Expected benefit payments for these plans total $28 million for 2008,
$27 million for 2009, $26 million for 2010, $25 million for 2011, $24 million
for 2012, and $100 million for 2013 through 2017.
The weighted-average assumptions used to determine net periodic
benefit cost and the components of net periodic benefit cost for FCX’s
postretirement benefits for the year ended December 31, 2007, follow:
Weighted-average assumptionsa:
Discount rate – medical retiree 5.62%
Discount rate – life retiree 5.66%
Expected return on plan assets – medical retiree 3.70%
Expected return on plan assets – life retiree 4.50%
Service cost $ 1
Interest cost 11
Expected return on plan assets (5)
Net periodic benefit cost $ 7
a. The assumptions shown only relate to the Phelps Dodge plans.
FCX’s postretirement net periodic benefit costs were less than half a
million for 2006 and 2005.
Included in accumulated other comprehensive income (loss) at
December 31, 2007, are the following amounts that have not been
recognized in net periodic benefit cost: unrecognized prior service credits
of $1 million ($1 million net of tax and minority interest share) and
unrecognized actuarial losses of $8 million ($5 million net of tax and
minority interest share). The amount expected to be recognized in net
periodic benefit cost for 2008 is less than half a million for prior service
credits and actuarial losses.
The assumed medical-care trend rates at December 31, 2007 and
2006, follow:
2007 2006
Medical-care cost trend rate assumed for the next year 9% 10%
Rate to which the cost trend rate is assumed to decline
(the ultimate trend rate) 5% 5%
Year that the rate reaches the ultimate trend rate 2012 2011
Assumed medical-care cost trend rates have a significant effect on the
amounts reported for postretirement medical benefits. The effect of a one
percent increase or decrease in the medical-care cost trend rates
assumed for postretirement medical benefits would result in increases or
decreases of approximately $1 million in the aggregate service and
interest cost components and approximately $9 million in the
postretirement benefit obligation.
As a result of the Phelps Dodge acquisition, FCX has a number of
postemployment plans covering severance, long-term disability income,
continuation of health and life insurance coverage for disabled employees
or other welfare benefits. At December 31, 2007, the accumulated
postemployment benefit consisted of a current portion of $6 million
(included in accounts payable and accrued liabilities) and a long-term
portion of $43 million (included in other liabilities).

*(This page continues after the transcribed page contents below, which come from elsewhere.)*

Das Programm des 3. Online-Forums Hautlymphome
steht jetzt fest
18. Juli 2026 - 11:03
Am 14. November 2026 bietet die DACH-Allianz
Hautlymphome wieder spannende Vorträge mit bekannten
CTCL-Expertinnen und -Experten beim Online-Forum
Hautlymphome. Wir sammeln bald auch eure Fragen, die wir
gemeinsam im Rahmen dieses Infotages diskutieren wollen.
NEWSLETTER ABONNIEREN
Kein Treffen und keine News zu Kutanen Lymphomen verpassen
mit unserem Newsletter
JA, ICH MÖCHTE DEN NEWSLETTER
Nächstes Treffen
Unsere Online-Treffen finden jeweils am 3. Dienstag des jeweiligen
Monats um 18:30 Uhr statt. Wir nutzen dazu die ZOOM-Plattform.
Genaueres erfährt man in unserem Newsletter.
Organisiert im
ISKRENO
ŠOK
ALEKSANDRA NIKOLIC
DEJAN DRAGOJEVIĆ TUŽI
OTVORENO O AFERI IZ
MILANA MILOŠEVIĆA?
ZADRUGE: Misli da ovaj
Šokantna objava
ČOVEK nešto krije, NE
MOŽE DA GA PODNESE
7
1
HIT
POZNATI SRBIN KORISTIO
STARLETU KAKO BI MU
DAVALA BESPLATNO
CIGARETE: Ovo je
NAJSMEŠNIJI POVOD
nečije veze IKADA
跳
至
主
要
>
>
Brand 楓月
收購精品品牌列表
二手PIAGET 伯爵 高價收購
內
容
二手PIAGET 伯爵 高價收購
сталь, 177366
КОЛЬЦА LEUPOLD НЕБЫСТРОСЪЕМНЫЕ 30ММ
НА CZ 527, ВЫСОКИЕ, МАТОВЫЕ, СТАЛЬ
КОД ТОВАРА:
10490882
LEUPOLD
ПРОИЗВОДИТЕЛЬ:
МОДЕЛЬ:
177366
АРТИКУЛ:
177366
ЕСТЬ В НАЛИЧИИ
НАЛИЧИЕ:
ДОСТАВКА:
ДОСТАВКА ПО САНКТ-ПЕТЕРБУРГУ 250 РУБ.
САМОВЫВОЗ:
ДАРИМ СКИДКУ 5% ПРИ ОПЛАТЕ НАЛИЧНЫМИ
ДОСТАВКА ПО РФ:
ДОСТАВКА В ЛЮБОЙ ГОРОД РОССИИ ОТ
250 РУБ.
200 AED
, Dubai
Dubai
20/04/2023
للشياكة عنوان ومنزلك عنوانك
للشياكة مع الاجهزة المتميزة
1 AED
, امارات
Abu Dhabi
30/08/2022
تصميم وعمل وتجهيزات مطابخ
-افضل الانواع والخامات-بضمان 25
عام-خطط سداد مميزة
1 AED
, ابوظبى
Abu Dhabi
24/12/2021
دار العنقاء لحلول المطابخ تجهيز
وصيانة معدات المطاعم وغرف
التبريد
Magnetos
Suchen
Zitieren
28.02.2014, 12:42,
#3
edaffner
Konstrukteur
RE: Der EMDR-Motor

FCX also sponsors savings plans for the majority of its U.S. employees.
The plans allow employees to contribute a portion of their pre-tax and/or
after-tax income in accordance with specified guidelines. These savings
plans are principally qualified 401(k) plans for all U.S. salaried and
non-bargained hourly employees. In these plans, participants exercise
control and direct the investment of their contributions and account
balances among a broad range of investment options. FCX matches a
percentage of employee pre-tax deferral contributions up to certain limits,
which varies by plan. In addition, the Phelps Dodge principal savings
plan includes a profit sharing feature for its non-bargained employees.

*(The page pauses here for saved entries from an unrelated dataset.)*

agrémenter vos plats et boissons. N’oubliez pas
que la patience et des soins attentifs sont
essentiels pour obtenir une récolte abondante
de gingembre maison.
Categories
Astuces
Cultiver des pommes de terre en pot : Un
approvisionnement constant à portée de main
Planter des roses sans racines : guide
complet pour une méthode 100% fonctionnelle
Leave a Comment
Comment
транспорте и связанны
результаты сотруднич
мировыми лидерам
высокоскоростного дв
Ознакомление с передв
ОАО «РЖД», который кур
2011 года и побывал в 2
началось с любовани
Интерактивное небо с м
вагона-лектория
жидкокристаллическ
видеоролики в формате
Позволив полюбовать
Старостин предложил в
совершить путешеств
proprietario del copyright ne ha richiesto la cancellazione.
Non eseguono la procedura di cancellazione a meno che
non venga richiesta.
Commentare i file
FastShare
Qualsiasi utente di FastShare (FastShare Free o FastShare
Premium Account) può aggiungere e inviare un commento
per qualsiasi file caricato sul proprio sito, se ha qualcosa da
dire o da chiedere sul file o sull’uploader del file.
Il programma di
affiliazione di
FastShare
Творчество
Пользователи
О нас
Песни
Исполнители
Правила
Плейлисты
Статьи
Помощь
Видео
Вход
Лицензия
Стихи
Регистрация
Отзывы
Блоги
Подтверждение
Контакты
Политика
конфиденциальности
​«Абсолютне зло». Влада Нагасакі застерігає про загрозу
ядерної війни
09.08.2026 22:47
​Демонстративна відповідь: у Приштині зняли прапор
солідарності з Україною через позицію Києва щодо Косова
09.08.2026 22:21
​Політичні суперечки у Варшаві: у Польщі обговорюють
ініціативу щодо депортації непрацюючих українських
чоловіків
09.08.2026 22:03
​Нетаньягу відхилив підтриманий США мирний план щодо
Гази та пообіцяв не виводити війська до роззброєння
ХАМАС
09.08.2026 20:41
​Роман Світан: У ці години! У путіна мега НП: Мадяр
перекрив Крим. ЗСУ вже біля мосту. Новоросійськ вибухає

During 2000, FCX and FM Services Company enhanced their primary
savings plan for substantially all their employees following their decision
to terminate their defined benefit pension plans. Subsequent to the
enhancement, FCX and FM Services Company contribute amounts to
individual accounts totaling either 4 percent or 10 percent of each
employee’s pay, depending on a combination of each employee’s age and
years of service as of June 30, 2000. For employees whose eligible
compensation exceeds certain levels, FCX provides an unfunded defined
contribution plan. The balance of this liability totaled $32 million on
December 31, 2007, and $24 million on December 31, 2006.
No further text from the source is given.